Scan the records below and report how many lines include the string "tiền"; the number alone will do.

START Records

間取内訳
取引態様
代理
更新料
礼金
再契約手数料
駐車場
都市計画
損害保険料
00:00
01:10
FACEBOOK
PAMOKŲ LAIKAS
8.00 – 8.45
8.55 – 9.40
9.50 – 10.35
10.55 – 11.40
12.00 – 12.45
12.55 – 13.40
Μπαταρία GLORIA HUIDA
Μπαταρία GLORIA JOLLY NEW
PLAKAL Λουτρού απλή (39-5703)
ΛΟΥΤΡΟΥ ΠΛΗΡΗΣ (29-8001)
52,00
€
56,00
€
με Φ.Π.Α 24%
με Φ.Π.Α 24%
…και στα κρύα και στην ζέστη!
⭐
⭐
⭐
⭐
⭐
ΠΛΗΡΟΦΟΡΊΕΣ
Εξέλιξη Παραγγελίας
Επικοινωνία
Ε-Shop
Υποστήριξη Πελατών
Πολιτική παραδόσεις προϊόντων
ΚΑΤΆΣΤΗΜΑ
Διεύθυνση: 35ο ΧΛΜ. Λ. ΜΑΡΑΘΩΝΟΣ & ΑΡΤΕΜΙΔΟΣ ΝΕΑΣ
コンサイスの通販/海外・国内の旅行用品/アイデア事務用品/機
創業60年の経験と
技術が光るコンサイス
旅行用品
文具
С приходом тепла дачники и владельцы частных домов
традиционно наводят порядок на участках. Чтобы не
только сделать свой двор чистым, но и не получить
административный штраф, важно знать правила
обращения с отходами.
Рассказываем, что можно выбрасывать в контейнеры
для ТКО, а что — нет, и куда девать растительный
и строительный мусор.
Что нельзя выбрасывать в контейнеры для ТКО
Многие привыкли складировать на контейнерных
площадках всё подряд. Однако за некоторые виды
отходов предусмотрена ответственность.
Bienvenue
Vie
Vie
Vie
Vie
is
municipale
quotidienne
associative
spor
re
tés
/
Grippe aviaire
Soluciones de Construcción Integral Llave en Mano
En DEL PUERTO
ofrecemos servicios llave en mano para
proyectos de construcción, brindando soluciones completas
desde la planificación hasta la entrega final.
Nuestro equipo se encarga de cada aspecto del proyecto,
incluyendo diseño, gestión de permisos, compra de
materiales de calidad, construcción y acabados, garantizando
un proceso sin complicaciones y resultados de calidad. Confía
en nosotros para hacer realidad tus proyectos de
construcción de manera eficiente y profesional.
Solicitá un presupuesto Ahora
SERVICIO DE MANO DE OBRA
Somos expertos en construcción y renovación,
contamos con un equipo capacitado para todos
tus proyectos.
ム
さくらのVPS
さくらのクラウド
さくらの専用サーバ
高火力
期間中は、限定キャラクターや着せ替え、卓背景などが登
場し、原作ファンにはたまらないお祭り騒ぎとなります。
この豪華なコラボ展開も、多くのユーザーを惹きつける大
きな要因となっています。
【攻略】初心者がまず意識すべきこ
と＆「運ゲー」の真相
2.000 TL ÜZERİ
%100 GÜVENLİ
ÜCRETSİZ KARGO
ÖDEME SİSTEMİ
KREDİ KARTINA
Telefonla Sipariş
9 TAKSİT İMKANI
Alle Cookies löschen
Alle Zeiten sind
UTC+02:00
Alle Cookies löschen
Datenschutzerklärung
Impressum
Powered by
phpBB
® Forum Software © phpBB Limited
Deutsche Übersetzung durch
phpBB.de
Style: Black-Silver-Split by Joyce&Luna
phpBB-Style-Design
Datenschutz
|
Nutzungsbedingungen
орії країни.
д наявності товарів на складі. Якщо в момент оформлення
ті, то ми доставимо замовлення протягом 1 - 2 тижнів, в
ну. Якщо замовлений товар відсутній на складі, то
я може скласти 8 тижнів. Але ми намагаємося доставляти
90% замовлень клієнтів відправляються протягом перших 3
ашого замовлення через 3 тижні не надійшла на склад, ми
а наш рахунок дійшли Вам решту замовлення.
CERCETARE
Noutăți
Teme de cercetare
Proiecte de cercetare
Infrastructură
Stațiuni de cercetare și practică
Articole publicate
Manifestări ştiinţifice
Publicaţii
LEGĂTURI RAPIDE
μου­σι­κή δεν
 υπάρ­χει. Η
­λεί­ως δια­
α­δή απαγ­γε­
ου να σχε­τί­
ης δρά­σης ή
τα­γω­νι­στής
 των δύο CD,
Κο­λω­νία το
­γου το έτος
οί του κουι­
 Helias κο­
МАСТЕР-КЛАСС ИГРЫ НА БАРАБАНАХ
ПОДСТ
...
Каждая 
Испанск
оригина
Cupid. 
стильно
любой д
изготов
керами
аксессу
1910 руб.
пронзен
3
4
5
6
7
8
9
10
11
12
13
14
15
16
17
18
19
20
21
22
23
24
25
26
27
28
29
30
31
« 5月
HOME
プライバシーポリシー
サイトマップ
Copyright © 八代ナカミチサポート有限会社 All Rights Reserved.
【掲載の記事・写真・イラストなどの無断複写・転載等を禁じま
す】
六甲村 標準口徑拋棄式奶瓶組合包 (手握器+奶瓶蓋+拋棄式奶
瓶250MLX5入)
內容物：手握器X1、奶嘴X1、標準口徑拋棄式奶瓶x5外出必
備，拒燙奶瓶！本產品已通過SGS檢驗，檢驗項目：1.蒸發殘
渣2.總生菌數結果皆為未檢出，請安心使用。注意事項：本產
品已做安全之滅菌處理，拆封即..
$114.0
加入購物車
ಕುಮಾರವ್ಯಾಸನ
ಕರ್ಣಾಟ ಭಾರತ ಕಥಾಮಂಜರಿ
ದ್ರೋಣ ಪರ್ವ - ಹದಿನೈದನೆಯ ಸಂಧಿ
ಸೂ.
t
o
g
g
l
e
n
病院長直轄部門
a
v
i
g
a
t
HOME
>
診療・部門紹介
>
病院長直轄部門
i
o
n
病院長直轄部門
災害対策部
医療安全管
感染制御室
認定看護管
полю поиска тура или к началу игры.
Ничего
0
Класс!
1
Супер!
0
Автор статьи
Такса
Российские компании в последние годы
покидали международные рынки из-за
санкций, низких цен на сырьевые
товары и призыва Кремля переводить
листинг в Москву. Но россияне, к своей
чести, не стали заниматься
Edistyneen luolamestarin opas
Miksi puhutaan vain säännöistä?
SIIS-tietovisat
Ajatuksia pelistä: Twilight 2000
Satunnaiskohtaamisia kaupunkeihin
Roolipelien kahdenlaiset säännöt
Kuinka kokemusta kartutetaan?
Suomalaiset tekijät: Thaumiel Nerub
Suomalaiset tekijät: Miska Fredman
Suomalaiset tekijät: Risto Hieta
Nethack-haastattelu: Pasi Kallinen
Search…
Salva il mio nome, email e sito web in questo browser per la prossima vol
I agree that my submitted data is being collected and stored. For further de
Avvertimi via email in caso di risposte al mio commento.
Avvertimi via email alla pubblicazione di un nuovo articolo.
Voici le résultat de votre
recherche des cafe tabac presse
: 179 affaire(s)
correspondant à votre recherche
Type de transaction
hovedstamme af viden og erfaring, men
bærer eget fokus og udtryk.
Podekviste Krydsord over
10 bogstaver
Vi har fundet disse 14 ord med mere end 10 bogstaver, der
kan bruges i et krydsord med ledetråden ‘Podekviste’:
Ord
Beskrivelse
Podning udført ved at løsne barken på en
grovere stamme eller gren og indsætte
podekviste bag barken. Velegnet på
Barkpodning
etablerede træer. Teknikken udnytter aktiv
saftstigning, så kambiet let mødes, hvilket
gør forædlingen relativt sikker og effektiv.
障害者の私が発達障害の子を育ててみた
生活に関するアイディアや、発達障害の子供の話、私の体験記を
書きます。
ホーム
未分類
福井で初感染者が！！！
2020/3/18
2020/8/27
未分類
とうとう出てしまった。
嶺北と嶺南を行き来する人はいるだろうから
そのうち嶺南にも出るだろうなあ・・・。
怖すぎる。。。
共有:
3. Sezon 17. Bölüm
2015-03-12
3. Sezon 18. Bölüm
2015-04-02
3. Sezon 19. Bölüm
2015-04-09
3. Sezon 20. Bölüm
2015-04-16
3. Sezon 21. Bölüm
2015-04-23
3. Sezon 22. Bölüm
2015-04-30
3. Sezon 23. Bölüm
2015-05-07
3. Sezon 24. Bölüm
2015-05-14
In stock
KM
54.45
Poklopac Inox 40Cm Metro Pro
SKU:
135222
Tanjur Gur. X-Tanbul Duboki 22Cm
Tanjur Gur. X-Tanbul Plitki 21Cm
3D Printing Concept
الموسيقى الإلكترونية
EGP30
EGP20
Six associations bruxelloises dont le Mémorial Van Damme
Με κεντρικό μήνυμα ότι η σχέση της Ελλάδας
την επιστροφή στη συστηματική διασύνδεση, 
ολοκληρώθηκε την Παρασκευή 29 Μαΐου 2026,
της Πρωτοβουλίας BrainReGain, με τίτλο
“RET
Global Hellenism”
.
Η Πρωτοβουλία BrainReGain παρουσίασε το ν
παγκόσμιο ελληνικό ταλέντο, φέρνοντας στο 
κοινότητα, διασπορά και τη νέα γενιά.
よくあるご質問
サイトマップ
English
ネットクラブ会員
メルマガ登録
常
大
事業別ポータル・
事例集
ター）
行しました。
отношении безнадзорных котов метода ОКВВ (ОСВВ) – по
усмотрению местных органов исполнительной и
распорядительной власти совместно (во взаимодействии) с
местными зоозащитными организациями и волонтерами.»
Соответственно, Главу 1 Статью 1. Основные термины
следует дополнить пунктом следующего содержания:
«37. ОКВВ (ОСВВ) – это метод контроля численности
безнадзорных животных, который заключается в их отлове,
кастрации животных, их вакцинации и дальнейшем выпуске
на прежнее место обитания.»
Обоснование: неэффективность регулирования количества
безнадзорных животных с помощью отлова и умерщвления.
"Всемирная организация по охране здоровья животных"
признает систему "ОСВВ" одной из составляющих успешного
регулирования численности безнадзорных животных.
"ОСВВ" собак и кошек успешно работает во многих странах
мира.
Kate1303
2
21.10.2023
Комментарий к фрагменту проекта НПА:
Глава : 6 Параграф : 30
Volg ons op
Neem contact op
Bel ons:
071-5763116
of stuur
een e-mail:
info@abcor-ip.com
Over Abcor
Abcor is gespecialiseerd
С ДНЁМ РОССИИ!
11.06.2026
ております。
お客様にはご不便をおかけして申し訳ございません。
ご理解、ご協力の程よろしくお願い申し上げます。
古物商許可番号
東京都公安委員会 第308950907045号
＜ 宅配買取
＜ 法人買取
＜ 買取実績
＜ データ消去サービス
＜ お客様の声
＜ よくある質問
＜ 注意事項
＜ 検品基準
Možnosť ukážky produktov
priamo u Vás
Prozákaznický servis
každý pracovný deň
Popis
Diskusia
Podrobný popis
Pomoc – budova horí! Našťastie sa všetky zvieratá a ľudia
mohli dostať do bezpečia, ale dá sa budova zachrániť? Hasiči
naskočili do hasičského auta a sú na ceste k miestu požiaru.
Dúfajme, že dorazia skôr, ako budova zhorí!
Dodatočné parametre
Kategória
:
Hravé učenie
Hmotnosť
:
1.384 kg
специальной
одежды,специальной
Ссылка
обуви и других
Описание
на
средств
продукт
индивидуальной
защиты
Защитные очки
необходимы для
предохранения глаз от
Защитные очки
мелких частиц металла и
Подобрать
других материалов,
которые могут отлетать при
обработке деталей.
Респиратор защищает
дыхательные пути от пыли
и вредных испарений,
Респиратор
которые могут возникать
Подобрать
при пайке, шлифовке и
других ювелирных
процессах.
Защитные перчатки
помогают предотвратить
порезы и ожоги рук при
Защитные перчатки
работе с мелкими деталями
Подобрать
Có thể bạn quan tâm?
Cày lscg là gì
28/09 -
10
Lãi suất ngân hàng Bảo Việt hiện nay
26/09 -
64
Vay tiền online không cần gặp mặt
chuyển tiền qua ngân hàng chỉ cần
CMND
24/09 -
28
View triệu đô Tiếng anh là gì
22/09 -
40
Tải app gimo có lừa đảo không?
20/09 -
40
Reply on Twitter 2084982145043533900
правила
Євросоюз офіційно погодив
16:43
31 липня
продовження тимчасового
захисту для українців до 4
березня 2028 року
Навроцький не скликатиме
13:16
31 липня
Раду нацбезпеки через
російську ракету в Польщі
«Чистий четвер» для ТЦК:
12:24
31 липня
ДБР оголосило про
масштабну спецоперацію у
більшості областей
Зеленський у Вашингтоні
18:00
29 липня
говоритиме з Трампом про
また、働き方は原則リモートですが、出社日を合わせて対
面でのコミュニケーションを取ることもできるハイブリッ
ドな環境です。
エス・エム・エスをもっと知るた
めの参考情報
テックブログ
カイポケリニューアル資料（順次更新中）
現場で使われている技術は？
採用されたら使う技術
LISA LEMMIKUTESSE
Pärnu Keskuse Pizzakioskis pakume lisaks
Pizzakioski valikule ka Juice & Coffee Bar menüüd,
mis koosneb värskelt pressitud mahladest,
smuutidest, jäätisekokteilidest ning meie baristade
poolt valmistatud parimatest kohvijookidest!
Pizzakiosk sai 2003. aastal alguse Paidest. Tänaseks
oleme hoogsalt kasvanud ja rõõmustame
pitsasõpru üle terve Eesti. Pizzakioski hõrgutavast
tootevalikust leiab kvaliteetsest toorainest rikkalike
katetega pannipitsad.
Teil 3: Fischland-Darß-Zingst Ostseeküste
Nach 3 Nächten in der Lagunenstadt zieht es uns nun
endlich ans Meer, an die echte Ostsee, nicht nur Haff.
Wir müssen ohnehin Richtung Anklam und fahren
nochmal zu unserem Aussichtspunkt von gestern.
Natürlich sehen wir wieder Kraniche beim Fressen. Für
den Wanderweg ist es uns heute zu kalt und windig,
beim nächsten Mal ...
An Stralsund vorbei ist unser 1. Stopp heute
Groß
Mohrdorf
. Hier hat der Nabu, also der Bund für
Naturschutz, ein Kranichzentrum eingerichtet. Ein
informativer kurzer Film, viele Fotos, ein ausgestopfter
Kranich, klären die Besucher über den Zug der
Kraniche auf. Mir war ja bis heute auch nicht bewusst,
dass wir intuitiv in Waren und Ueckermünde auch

END Records

_Exercise response:_ 2